Пока шла война, Ягулче Дримский ничего не мог предпринять в отношении Лозинского. В тех условиях другие задачи были для него приоритетными. Но и тогда ему не давал покоя вопрос: как вселилось в человеческие души огромное уважение к Игорю Лозинскому, как он завоевал себе такую славу среди людей? Людей, которые оставались абсолютно равнодушными к решениям власти, к призывам партии. «Но, — сказал себе Ягулче, — лучше об этом не думать, пока ему не станет до конца ясно, что здесь делает Цветан Горский и кто его прислал».
Когда Трим Тоска, албанец, известный участник борьбы за освобождение Югославии от фашизма с самого начала народно-освободительной войны, решил, что в зале стало уже достаточно тихо, он встал и представил собравшимся важных лиц, присутствующих на заседании: сначала представителя Центрального Комитета партии, потом представителей Министерства строительства и городского планирования, дальше — местных функционеров, в том числе, и биолога Цветана Горского. Ягулче Дримский ожидал услышать и свою фамилию. Но — этого не случилось! Его прошиб холодный пот, он побледнел, испугался, даже прикрыл рукой медаль. В тот момент он почувствовал, как колотится его сердце. Трим Тоска заметил, что Ягулче Дримский нервничает. Он попытался ободрить его мягким взглядом, но это не помогло. Тогда Трим Тоска, возвысив голос, сказал:
— А сейчас, уважаемые товарищи, позвольте особо представить вам Ягулче Дримского, человека слова и чести, борца, закаленного в битвах против оккупантов, человека, выступающего за построение нового общества, имеющего большие заслуги в ликвидации классового врага. Но самая главная его заслуга — это то, что он сумел установить порядок в распределении воды между жителями. Никто не сумел справиться с этой задачей лучше него, ни в прошлом, ни в наши дни…
Бедный Ягулче Дримский не мог поверить своим ушам! Он всего ожидал, но чтобы такое… Сначала он выглядел смущенным. Но быстро собрался с духом. Встал, выпятил грудь чуть вперед, чтобы хорошо была видна медаль. Хотя до конца он так и не понял, что происходит. Не знал, сидя ли или стоя слушать дальше речь Трима Тоски. Но, надеясь на лучшее, все-таки остался стоять. Трим Тоска, после того как шум в зале стих, продолжил:
— Уважаемые товарищи, наша великая партия, получив одобрение от всех местных и республиканских органов власти, после того, как в течение нескольких месяцев изучала биографии партийных кадров, приняла решение поручить строительство первой гидроэлектростанции на нашей реке, недалеко от ее истока из Озера, нашему стойкому борцу товарищу Ягулче Дримскому.

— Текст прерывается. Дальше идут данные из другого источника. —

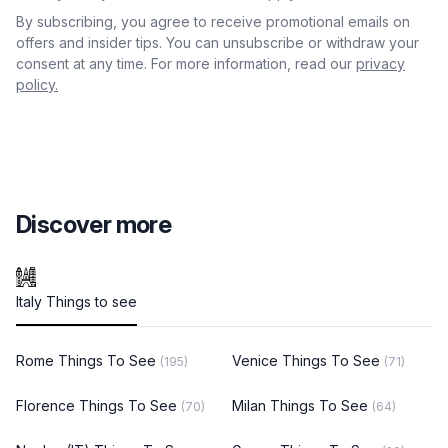
By subscribing, you agree to receive promotional emails on
offers and insider tips. You can unsubscribe or withdraw your
consent at any time. For more information, read our
privacy
policy.
Discover more
Italy Things to see
Rome Things To See
Venice Things To See
(195)
(71)
Florence Things To See
Milan Things To See
(70)
(64)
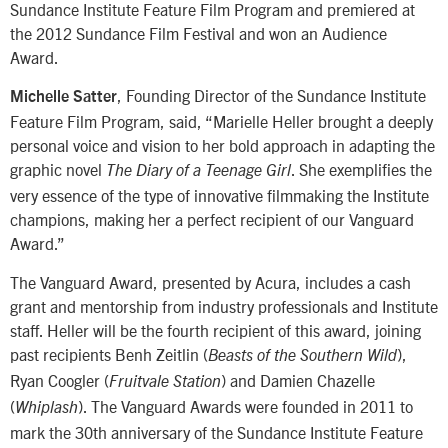
Sundance Institute Feature Film Program and premiered at
the 2012 Sundance Film Festival and won an Audience
Award.
, Founding Director of the Sundance Institute
Michelle Satter
Feature Film Program, said, “Marielle Heller brought a deeply
personal voice and vision to her bold approach in adapting the
graphic novel
. She exemplifies the
The Diary of a Teenage Girl
very essence of the type of innovative filmmaking the Institute
champions, making her a perfect recipient of our Vanguard
Award.”
The Vanguard Award, presented by Acura, includes a cash
grant and mentorship from industry professionals and Institute
staff. Heller will be the fourth recipient of this award, joining
past recipients Benh Zeitlin (
),
Beasts of the Southern Wild
Ryan Coogler (
) and Damien Chazelle
Fruitvale Station
(
). The Vanguard Awards were founded in 2011 to
Whiplash
mark the 30th anniversary of the Sundance Institute Feature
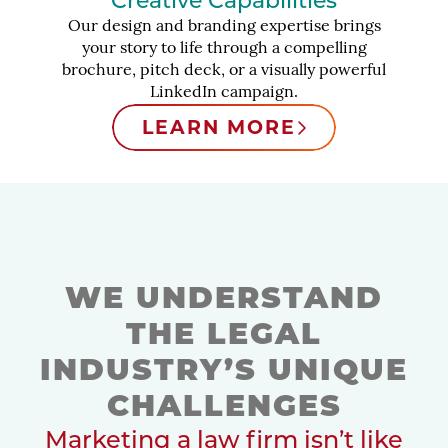
Creative Capabilities
Our design and branding expertise brings
your story to life through a compelling
brochure, pitch deck, or a visually powerful
LinkedIn campaign.
LEARN MORE
WE UNDERSTAND
THE LEGAL
INDUSTRY’S UNIQUE
CHALLENGES
Marketing a law firm isn’t like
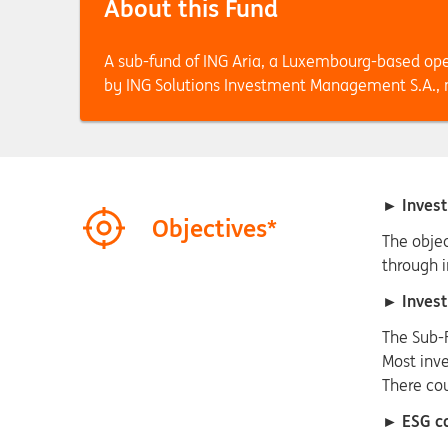
About this Fund
A sub-fund of ING Aria, a Luxembourg-based op
by ING Solutions Investment Management S.A
► Invest
Objectives*
The objec
through i
► Invest
The Sub-
Most inve
There co
► ESG co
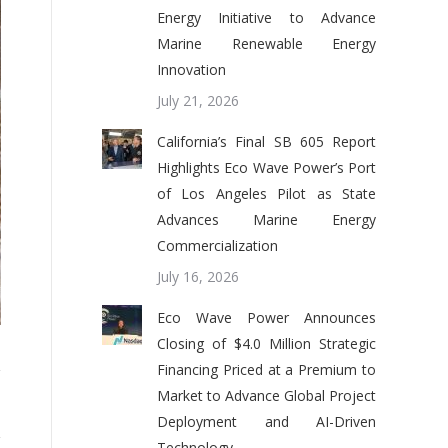
Energy Initiative to Advance
Marine Renewable Energy
Innovation
July 21, 2026
California’s Final SB 605 Report
Highlights Eco Wave Power’s Port
of Los Angeles Pilot as State
Advances Marine Energy
Commercialization
July 16, 2026
Eco Wave Power Announces
Closing of $4.0 Million Strategic
Financing Priced at a Premium to
Market to Advance Global Project
Deployment and AI-Driven
Technology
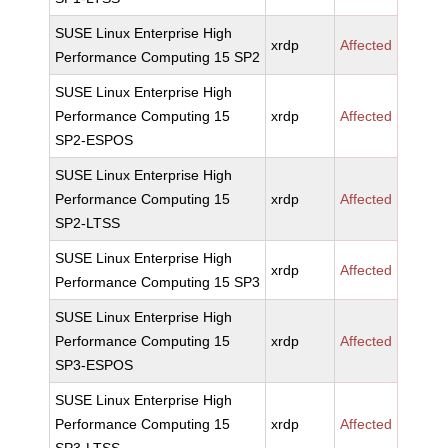
SUSE Linux Enterprise High
xrdp
Affected
Performance Computing 15 SP2
SUSE Linux Enterprise High
Performance Computing 15
xrdp
Affected
SP2-ESPOS
SUSE Linux Enterprise High
Performance Computing 15
xrdp
Affected
SP2-LTSS
SUSE Linux Enterprise High
xrdp
Affected
Performance Computing 15 SP3
SUSE Linux Enterprise High
Performance Computing 15
xrdp
Affected
SP3-ESPOS
SUSE Linux Enterprise High
Performance Computing 15
xrdp
Affected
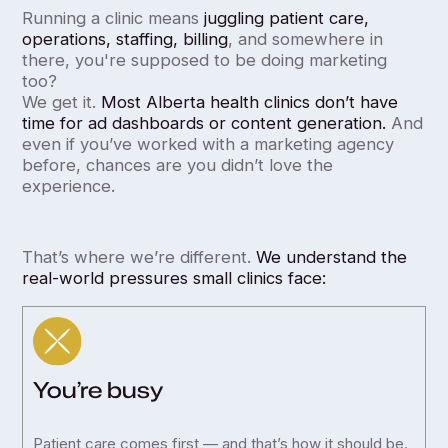
Running a clinic means
juggling patient care,
operations, staffing, billing
, and somewhere in
there, you're supposed to be doing marketing
too?
We get it.
Most Alberta health clinics don’t have
time for ad dashboards or content generation.
And
even if you’ve worked with a marketing agency
before, chances are you didn’t love the
experience.
That’s where we’re different.
We understand the
real-world pressures small clinics face:
You’re busy
Patient care comes first — and that’s how it should be.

Партия назначила Ягулче Дримского главой созданной Дирекции по строительству гидроэлектростанции и регулированию уровня воды в Озере…

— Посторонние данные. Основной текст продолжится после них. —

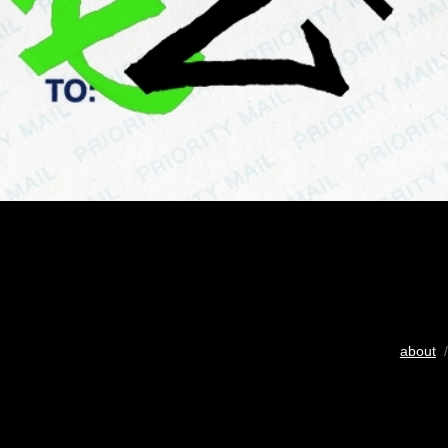
about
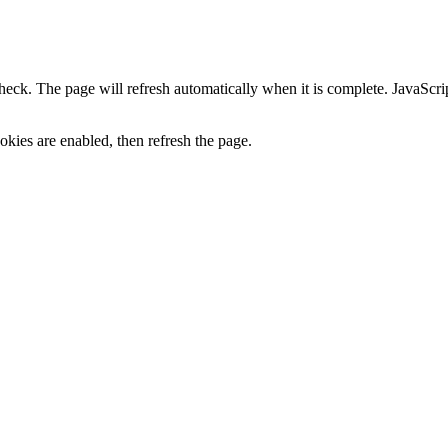
heck. The page will refresh automatically when it is complete. JavaScr
kies are enabled, then refresh the page.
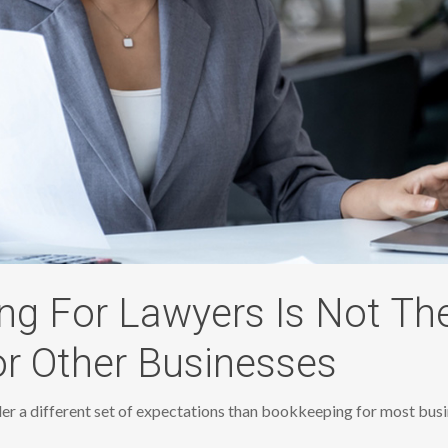
g For Lawyers Is Not Th
r Other Businesses
r a different set of expectations than bookkeeping for most busi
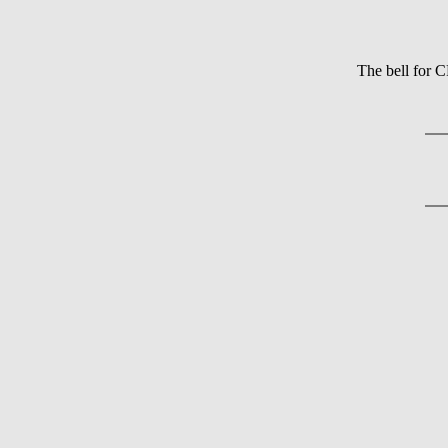
The bell for 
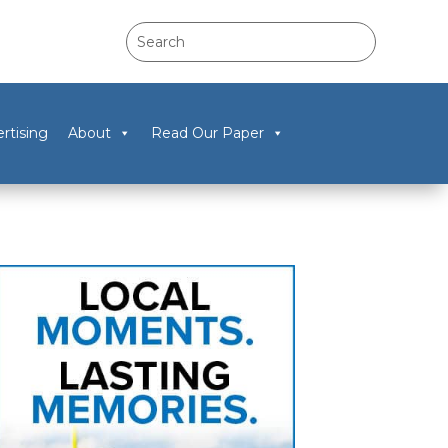
rtising
About
Read Our Paper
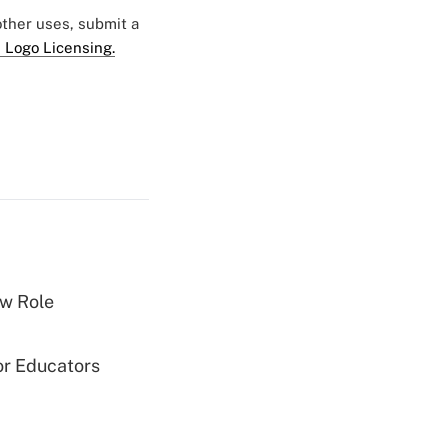
 other uses, submit a
 Logo Licensing.
w Role
or Educators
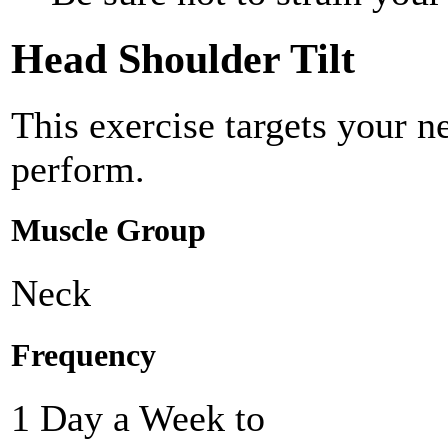
Head Shoulder Tilt
This exercise targets your 
perform.
Muscle Group
Neck
Frequency
1 Day a Week to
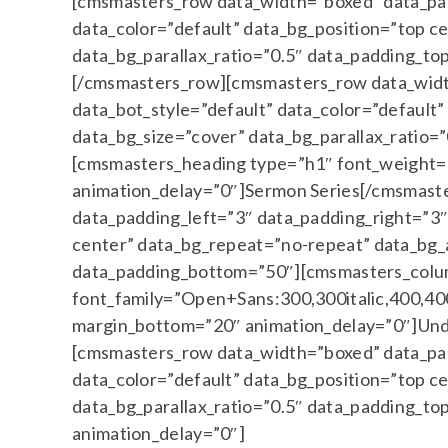
[cmsmasters_row data_width=”boxed” data_padd
data_color=”default” data_bg_position=”top c
data_bg_parallax_ratio=”0.5″ data_padding_
[/cmsmasters_row][cmsmasters_row data_width
data_bot_style=”default” data_color=”default
data_bg_size=”cover” data_bg_parallax_ratio
[cmsmasters_heading type=”h1″ font_weight=”
animation_delay=”0″]Sermon Series[/cmsmast
data_padding_left=”3″ data_padding_right=”3″ 
center” data_bg_repeat=”no-repeat” data_bg_a
data_padding_bottom=”50″][cmsmasters_colu
font_family=”Open+Sans:300,300italic,400,400i
margin_bottom=”20″ animation_delay=”0″]Und
[cmsmasters_row data_width=”boxed” data_padd
data_color=”default” data_bg_position=”top c
data_bg_parallax_ratio=”0.5″ data_padding_
animation_delay=”0″]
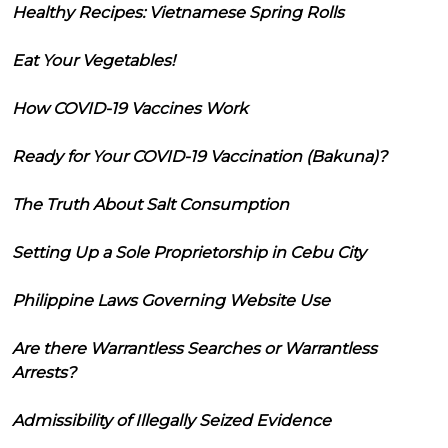
Healthy Recipes: Vietnamese Spring Rolls
Eat Your Vegetables!
How COVID-19 Vaccines Work
Ready for Your COVID-19 Vaccination (Bakuna)?
The Truth About Salt Consumption
Setting Up a Sole Proprietorship in Cebu City
Philippine Laws Governing Website Use
Are there Warrantless Searches or Warrantless
Arrests?
Admissibility of Illegally Seized Evidence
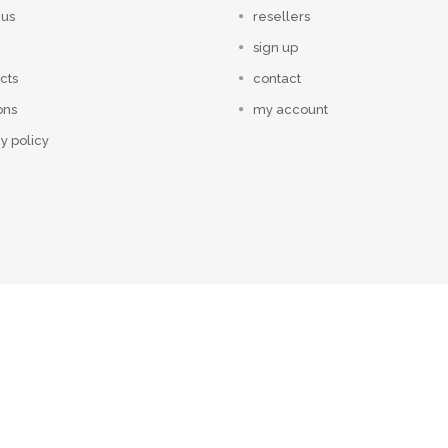
 us
resellers
sign up
cts
contact
ons
my account
y policy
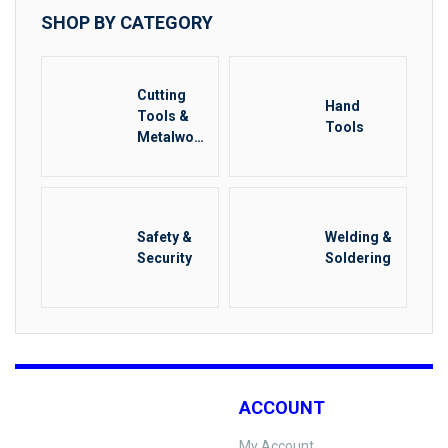
SHOP BY CATEGORY
Cutting
Hand
Tools &
Tools
Metalwork
ing
Safety &
Welding &
Security
Soldering
ACCOUNT
My Account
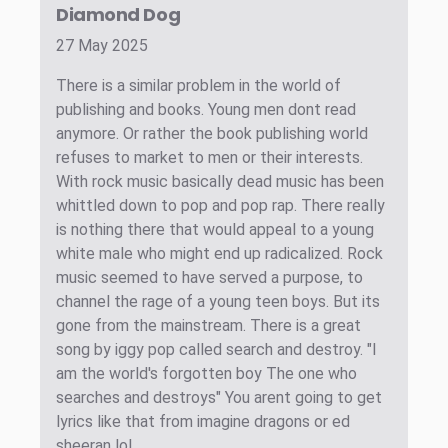
Diamond Dog
27 May 2025
There is a similar problem in the world of
publishing and books. Young men dont read
anymore. Or rather the book publishing world
refuses to market to men or their interests.
With rock music basically dead music has been
whittled down to pop and pop rap. There really
is nothing there that would appeal to a young
white male who might end up radicalized. Rock
music seemed to have served a purpose, to
channel the rage of a young teen boys. But its
gone from the mainstream. There is a great
song by iggy pop called search and destroy. "I
am the world's forgotten boy The one who
searches and destroys" You arent going to get
lyrics like that from imagine dragons or ed
sheeran lol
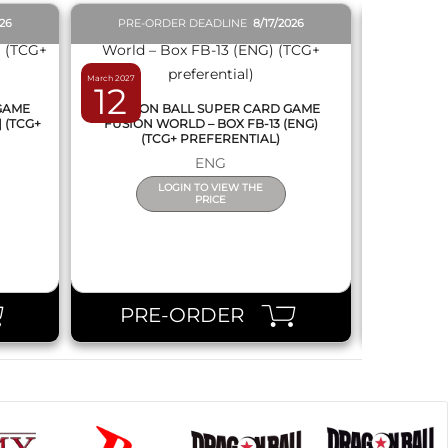
026
PRE-ORDER DEADLINE
8/17/2026
PRE-O
March 2027
February 2027
12
19
 GAME
DRAGON BALL SUPER CARD GAME
DRAGON
] (TCG+
FUSION WORLD – BOX FB-13 (ENG)
NEW SERIE
(TCG+ PREFERENTIAL)
ENG
LOGIN TO VIEW THE
PRICE
PRE-ORDER
PR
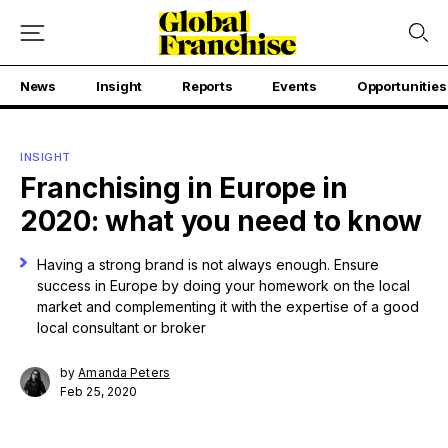
News
Insight
Reports
Events
Opportunities
INSIGHT
Franchising in Europe in
2020: what you need to know
Having a strong brand is not always enough. Ensure
success in Europe by doing your homework on the local
market and complementing it with the expertise of a good
local consultant or broker
by
Amanda Peters
Feb 25, 2020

Вот теперь Ягулче Дримский окончательно пришел в себя. Успокоился. Стоял, гордо глядя на портрет Сталина, висевший рядом с портретом Тито. Взгляд Ягулче стал решительным и твердым. В какой-то момент он даже представил себя между ними! Но ненадолго. Чем выше, тем опаснее, сказал он себе. Он помнил про те волны страха, которые накатывались на него раньше. Зачем подставлять голову под пули?! Ягулче вдруг подумалось, что у него даже не спросили согласия на новое назначение. А к чему было спрашивать — ведь он не был членом партии.